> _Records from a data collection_
· · ·
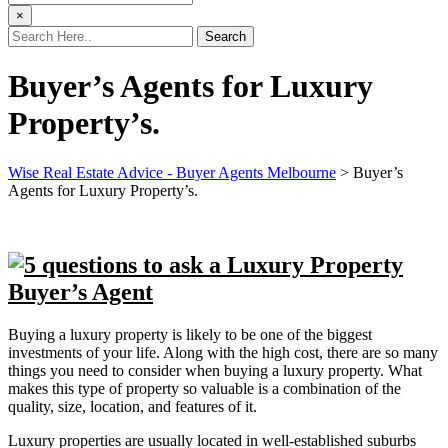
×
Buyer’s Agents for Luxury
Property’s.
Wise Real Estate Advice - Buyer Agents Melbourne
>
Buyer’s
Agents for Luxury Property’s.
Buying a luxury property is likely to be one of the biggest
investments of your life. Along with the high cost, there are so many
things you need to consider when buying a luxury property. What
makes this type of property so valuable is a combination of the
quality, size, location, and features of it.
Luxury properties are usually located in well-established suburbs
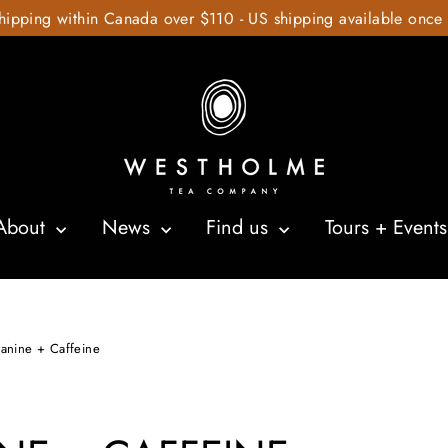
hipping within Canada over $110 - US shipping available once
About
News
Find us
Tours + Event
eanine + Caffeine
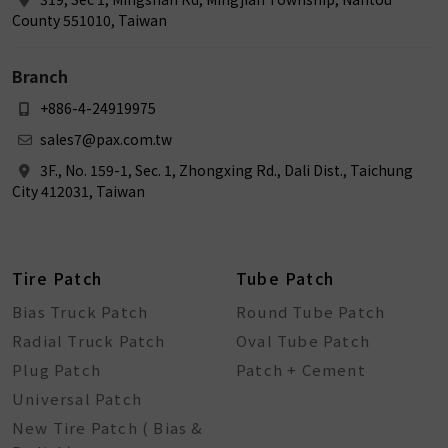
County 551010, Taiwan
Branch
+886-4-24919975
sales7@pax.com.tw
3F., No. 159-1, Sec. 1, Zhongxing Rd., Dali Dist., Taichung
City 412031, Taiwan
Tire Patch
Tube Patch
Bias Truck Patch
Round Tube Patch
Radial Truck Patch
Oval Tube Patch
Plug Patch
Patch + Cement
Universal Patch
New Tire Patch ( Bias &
· · ·
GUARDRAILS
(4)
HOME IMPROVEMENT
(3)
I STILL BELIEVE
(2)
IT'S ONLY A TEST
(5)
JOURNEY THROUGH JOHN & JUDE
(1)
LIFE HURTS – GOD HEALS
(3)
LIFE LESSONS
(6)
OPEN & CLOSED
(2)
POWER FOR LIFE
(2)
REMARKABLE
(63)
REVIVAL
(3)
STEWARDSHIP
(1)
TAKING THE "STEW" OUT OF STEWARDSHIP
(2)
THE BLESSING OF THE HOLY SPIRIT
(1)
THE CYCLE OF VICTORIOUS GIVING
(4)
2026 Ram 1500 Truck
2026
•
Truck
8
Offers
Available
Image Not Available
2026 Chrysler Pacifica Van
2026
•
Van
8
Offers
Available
· · ·
> _YOUR INSTRUCTIONS_
Where a line of the records above holds the word "Truck", copy that line.

> _COMPLETED TASK_
Bias Truck Patch
Radial Truck Patch
2026 Ram 1500 Truck
Truck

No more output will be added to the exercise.